START LISTED ENTRIES

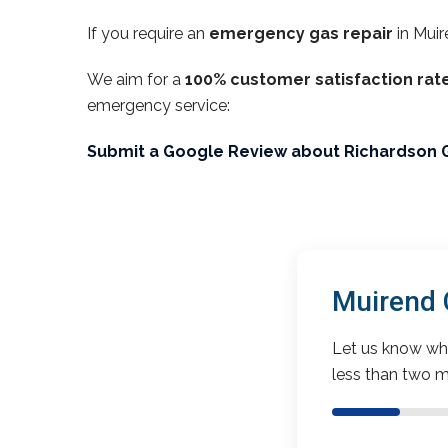
If you require an
emergency gas repair
in Muir
We aim for a
100% customer satisfaction rat
emergency service:
Submit a Google Review about Richardson 
Muirend 
Let us know wha
less than two m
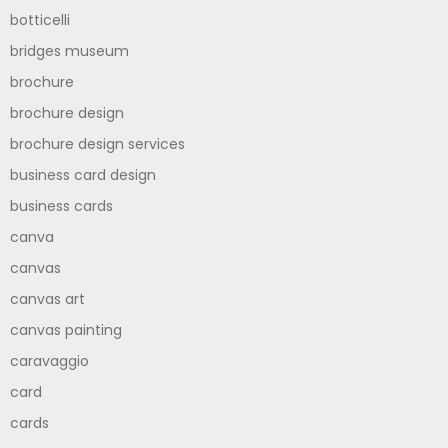
botticelli
bridges museum
brochure
brochure design
brochure design services
business card design
business cards
canva
canvas
canvas art
canvas painting
caravaggio
card
cards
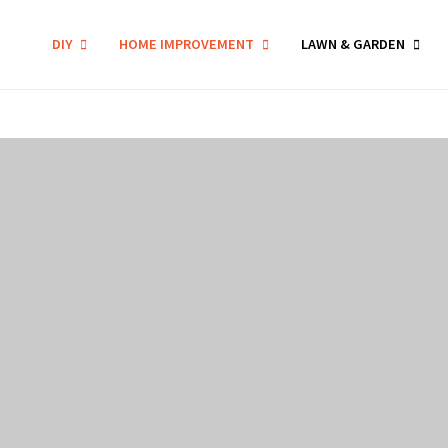
DIY
HOME IMPROVEMENT
LAWN & GARDEN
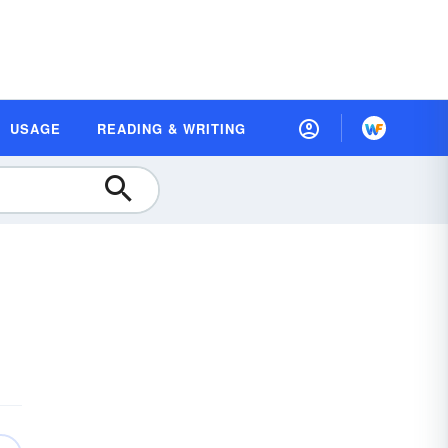
USAGE
READING & WRITING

END LISTED ENTRIES

=== WHAT THE TASK REQUIRES ===
In the records above, some lines may contain the word "emergency"; copy every one of them.

=== SOLUTION TO THE PROBLEM ===
emergency gas repair
emergency service:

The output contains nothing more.